= William Amcotts-Ingilby =

British politician

Sir William Amcotts-Ingilby, 2nd Baronet (June 1783 – 14 May 1854) was a British politician.

The son of Sir John Ingilby, 1st Baronet and his wife Elizabeth Amcotts, he entered the House of Commons as Member of Parliament (MP) for East Retford in 1807. In the same year, he succeeded his maternal grandfather, Sir Wharton Amcotts, 1st Baronet, in his baronetcy by special remainder.

Ingilby left Parliament in 1812, and succeeded his father as baronet in 1815, inheriting Ripley Castle in Yorkshire and Kettlethorpe Hall in Lincolnshire. He served as High Sheriff of Yorkshire in 1821, and assumed the surname of Amcotts-Ingilby in 1822. He returned to Parliament at an 1823 by-election, as MP for Lincolnshire. He held that seat until the abolition of the constituency in 1832, and he then sat for North Lincolnshire until defeated in the 1835 election.

Amcotts-Ingilby, a very eccentric character, married twice, but never had children; his baronetcies became extinct upon his death on 14 May 1854, at 23 Abingdon St, Westminster.
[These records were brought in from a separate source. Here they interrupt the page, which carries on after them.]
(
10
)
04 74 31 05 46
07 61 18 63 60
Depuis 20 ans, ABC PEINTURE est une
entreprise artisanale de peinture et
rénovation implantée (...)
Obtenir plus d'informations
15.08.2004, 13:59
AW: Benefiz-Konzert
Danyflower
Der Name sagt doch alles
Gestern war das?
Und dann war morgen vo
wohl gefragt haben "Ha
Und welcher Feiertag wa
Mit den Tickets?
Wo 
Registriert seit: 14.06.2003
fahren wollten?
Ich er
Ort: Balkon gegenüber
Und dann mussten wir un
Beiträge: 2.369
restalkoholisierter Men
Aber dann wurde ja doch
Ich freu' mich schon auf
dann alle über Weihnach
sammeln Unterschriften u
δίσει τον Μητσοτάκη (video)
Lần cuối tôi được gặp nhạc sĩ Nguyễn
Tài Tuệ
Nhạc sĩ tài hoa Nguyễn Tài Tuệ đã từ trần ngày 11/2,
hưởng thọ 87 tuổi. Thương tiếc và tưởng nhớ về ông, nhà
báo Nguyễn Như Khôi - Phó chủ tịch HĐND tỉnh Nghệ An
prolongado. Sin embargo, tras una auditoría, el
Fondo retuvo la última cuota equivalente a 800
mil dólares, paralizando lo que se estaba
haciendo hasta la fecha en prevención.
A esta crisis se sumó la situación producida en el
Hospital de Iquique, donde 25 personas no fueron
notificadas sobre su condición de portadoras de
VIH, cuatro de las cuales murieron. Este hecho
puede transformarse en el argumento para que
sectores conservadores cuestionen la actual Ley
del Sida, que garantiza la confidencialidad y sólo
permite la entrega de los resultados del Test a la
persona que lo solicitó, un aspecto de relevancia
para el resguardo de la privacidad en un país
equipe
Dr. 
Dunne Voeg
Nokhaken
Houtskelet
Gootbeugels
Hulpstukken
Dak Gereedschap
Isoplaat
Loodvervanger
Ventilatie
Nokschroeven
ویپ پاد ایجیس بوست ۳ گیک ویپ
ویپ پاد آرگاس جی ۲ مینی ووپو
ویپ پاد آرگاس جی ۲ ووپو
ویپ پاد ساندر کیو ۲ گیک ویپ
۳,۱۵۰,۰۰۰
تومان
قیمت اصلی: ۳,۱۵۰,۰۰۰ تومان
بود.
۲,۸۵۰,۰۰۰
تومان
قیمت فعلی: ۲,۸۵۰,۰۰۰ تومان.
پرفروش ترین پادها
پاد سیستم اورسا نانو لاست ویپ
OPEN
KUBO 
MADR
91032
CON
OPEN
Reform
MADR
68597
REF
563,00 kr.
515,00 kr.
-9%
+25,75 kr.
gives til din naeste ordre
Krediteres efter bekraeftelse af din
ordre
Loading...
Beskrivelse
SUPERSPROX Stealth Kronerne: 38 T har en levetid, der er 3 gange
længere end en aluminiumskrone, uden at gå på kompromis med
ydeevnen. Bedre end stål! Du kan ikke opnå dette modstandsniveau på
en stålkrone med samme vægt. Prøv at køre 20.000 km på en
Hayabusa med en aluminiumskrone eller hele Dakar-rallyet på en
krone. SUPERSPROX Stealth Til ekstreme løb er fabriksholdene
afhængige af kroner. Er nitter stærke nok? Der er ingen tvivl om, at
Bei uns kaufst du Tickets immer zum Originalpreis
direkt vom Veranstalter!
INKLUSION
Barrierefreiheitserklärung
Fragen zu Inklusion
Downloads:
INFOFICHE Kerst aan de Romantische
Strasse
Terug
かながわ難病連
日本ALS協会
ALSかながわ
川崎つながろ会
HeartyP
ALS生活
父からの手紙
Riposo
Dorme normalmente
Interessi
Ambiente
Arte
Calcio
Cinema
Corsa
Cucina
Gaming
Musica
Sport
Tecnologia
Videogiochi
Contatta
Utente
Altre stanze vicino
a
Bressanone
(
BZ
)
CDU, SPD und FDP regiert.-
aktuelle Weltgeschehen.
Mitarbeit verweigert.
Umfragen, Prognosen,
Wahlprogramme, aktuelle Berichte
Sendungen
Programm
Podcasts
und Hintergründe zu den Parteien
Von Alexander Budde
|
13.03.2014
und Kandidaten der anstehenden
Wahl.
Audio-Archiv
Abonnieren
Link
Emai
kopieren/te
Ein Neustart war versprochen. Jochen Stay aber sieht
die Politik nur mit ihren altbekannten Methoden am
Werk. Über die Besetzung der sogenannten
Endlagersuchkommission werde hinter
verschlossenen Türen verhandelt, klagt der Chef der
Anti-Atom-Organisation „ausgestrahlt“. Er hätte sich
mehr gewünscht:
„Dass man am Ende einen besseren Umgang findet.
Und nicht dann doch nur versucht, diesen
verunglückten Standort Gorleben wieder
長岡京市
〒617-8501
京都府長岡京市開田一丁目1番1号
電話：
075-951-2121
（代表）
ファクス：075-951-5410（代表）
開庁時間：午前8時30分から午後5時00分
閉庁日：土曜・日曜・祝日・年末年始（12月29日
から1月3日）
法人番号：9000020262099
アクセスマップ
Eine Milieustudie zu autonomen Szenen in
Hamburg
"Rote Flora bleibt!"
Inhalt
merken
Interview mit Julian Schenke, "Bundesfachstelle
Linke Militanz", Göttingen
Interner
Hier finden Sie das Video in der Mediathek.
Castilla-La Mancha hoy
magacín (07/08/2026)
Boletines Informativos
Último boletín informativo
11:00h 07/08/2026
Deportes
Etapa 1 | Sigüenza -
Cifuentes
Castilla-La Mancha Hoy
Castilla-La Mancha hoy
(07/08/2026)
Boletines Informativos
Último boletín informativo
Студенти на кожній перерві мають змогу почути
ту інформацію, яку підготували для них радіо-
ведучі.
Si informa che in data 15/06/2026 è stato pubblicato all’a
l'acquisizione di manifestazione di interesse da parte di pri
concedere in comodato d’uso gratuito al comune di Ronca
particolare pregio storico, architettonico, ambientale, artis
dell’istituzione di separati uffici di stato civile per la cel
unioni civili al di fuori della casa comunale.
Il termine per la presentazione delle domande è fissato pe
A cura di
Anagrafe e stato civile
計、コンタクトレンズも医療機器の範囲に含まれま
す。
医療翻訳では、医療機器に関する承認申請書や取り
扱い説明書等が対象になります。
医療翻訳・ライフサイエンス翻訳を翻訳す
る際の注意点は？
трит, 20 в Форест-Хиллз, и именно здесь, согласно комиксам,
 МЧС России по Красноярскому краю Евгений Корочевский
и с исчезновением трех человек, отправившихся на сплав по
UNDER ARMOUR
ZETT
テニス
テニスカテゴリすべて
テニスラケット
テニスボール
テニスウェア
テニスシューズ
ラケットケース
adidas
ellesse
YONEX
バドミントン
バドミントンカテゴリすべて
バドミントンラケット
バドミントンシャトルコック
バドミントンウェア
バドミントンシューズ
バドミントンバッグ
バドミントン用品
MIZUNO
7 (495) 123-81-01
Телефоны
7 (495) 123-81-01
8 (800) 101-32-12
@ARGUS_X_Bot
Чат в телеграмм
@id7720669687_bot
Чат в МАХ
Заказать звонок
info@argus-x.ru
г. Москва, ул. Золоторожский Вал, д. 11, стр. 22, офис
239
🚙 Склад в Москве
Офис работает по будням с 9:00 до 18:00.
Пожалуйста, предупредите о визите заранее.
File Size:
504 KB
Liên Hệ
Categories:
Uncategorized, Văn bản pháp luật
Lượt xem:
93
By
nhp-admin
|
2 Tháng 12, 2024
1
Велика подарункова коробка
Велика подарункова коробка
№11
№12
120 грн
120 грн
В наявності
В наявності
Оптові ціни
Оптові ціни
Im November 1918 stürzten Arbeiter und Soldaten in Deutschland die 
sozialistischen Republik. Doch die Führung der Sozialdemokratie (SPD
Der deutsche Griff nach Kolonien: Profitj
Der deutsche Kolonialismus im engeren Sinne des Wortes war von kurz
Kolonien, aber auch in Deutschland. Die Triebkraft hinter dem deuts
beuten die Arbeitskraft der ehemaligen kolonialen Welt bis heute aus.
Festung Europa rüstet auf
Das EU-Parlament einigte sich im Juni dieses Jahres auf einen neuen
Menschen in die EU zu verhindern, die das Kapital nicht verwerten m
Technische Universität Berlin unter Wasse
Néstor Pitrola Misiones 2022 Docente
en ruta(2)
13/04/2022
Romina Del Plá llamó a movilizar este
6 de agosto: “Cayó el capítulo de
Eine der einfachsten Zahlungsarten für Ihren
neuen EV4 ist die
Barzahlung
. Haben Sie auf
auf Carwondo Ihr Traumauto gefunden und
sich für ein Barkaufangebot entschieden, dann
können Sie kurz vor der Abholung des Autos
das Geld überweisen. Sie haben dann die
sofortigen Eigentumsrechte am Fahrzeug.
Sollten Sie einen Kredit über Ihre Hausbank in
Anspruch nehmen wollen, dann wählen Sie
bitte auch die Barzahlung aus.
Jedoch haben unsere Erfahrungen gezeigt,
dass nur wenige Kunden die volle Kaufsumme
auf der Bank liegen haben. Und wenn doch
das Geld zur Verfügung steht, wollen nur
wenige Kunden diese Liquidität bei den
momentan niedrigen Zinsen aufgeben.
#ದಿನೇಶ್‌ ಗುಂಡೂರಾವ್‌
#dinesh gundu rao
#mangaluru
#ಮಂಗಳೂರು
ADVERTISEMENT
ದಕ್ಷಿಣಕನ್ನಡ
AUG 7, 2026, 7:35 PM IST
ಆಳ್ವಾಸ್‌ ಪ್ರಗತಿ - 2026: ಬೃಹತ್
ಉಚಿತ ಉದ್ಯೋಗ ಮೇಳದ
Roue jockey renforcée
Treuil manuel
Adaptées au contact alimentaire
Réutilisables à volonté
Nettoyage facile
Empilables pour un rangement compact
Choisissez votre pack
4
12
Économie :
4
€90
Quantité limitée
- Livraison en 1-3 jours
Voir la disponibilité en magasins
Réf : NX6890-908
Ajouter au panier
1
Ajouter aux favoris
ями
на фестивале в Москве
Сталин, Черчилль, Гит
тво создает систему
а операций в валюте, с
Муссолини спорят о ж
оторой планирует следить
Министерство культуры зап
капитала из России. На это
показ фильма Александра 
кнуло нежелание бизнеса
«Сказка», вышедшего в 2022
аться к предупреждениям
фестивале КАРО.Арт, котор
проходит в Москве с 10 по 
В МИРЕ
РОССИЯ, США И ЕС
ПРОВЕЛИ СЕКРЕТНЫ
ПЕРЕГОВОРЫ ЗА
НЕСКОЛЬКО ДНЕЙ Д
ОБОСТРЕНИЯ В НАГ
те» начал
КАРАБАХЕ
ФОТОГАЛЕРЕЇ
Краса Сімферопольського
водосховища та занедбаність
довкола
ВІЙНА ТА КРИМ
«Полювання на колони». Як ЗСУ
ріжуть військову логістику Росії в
His second marriage was to Mary Anne Clementson, daughter of John Clementson, and Lady Ingilby died after almost 50 years his widow at Broxholme, Ripley, Yorkshire, in her 85th year, on 22 December 1902. His estates were left by devise to his first cousin, Henry John Ingilby, who had been made 1st Baronet Ingilby, of Ripley Castle and Harrington, in 1866. His sister, Augusta Amcotts-Ingilby, was the mother of Weston Cracroft Amcotts.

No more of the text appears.